Un tipo de pederasta primitivo es el que representan los descubiertos en la trama de la localidad francesa de Angers que investiga la justicia gala. Tipos que ofrecían sus propios hijos o nietos a cambio de tabaco, alcohol o calderilla. Algo que no parecía posible y que nos advierte sobre la posibilidad de bolsas de explotación entre marginales, aunque se trate de gente que vive de migajas de un país rico. Sin embargo, es más peligroso el escándalo de Portugal, en la Casa Pía, donde se implica a personajes de relevancia pública con incursiones en la política, el periodismo o la empresa.

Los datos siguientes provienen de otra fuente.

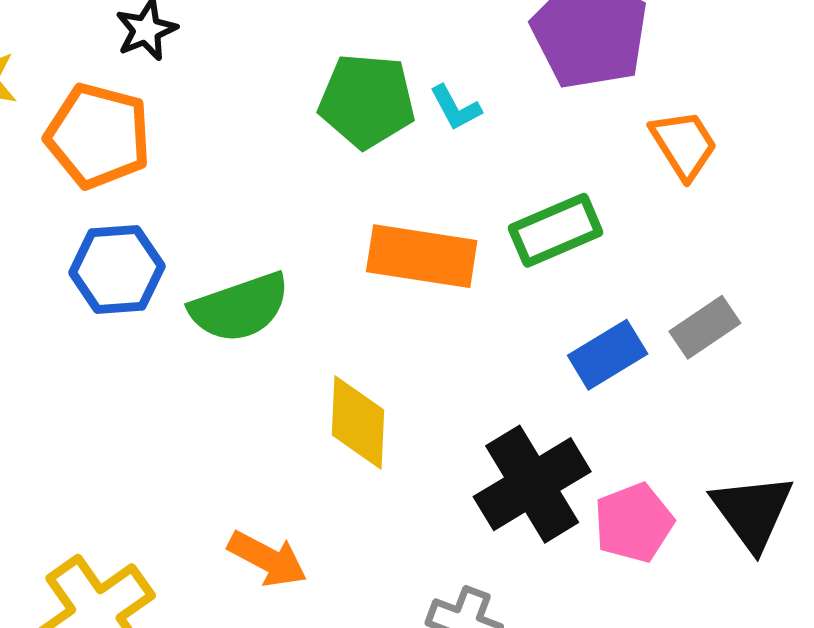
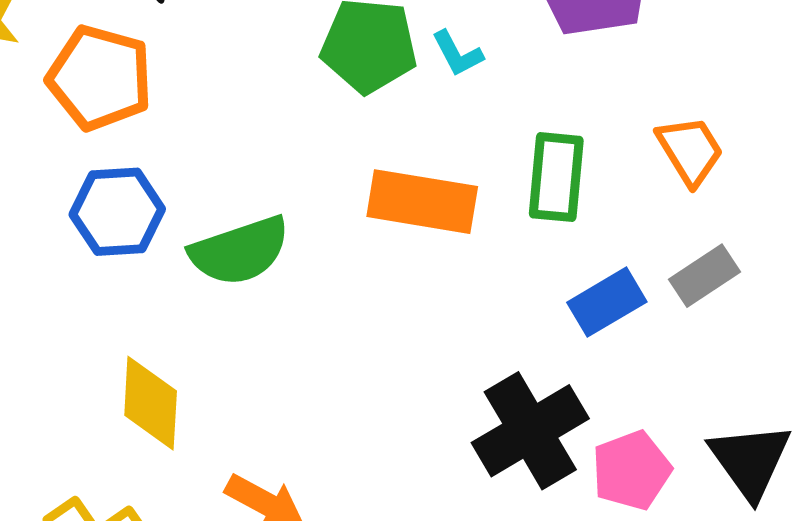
orange trapezoid: (684, 144) -> (690, 150), moved
green rectangle: (556, 230) -> (556, 177), turned -62
yellow diamond: (358, 422) -> (151, 403), moved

Esa purga está por llegar en nuestro país.
 
Los imputados abusaban de huérfanos en una institución que a la vez servía de depósito de refinados placeres para los elegidos. Y eso son algunos pederastas, los más peligrosos: elegidos. Gente de alto nivel, con buen nivel económico y una doble vida. Algunos están casados y tienen un empleo de prestigio. Incluso pueden desempeñar un papel relevante en la sociedad. En su cara oculta son consumidores de pornografía infantil. Incluso buscan contacto con menores en el proceloso mundo de la delincuencia. Es posible que participen en "la gran aventura" del turismo sexual: según los estudios de Anesvad, una ONG preocupada por este asunto, más de 30.000 españoles viajan al extranjero, cada año, para tener sexo con niños. ¿Y qué se supone que hacen el resto del tiempo en España, antes y después del "tour"?
 
Fachada de la casa de Marc Dutroux.Obviamente, los pederastas poderosos son los que quitan fuerza a la lucha contra el horrendo vicio. Se encargan de dulcificar la ira social  y de diluir la importancia de las acciones destinadas a denunciar el problema, un hecho que hiere a miles de menores, muchos de los cuales se convertirán a su vez en pederastas, o corruptores de otros niños, tras sufrir en silencio los abusos, a veces provenientes de amigos, vecinos o familiares.
 
Son los que perpetraron una  repugnante actividad criminal en Bélgica como la de Marc Dutroux, el Enemigo Público Número Uno, que raptaba niñas para abusar de ellas y ofrecerlas en un mercado que la justicia fue incapaz de desmantelar por completo. El horror afectó a las capas altas de la sociedad, pero con el tiempo llega el olvido.  Algunas de las pequeñas raptadas por Dutroux sufrieron abusos y murieron en las mazmorras donde aquél las encarcelaba, en subterráneos de una red de casas que tenía a su disposición. Marc mantuvo la boca cerrada, se sirvió de cómplices como su esposa y la sociedad fue incapaz de llegar al fondo de la maldad.
 
La pederastia internacional se ha movido en caminos ocultos, aunque muy transitados, hasta que ha caído en su propia trampa: la red Internet. En las conexiones de banda ancha el pederasta se ha creído a salvo, protegido por el anonimato. Sin embargo, las policías europeas han aprendido a patrullar el ciberespacio, y en concreto la Guardia Civil acaba de prestar un gran servicio descubriendo una serie de sitios donde se pasaban vídeos, fotos y sonidos mp3. Los delincuentes se han asfixiado con su propia máscara.
 
Ha sido un gran golpe que llega, muy seguido, después de desmantelar la primera red de pederastia que utilizaba, por primera vez, niños españoles. Hay que decir que en ese sentido lo último todavía ha sido peor: escenas de abusos crueles, con las caras de los violadores tapadas y las víctimas expuestas al escarnio. Entre ellas había varios bebés. Las imágenes son tan brutales que han conmovido a los policías, acostumbrados a ver de todo.
 
Es cierto que internet supone un gran negocio potencial de millones de euros para la pornografía infantil, pero por fin también un escaparate que está delatando a la pederastia internacional, y en especial a la española. Entre los detenidos todavía no hay  personajes del lujo y el dinero, como en Portugal o en otros países, pero sí han caído maestros de la simulación, con una aparente existencia de padres de familia, o incluso profesores de adolescentes: los mismos que coleccionan, desnudos y maltratados, en sus ordenadores. Han caído en la trampa de su propio disimulo.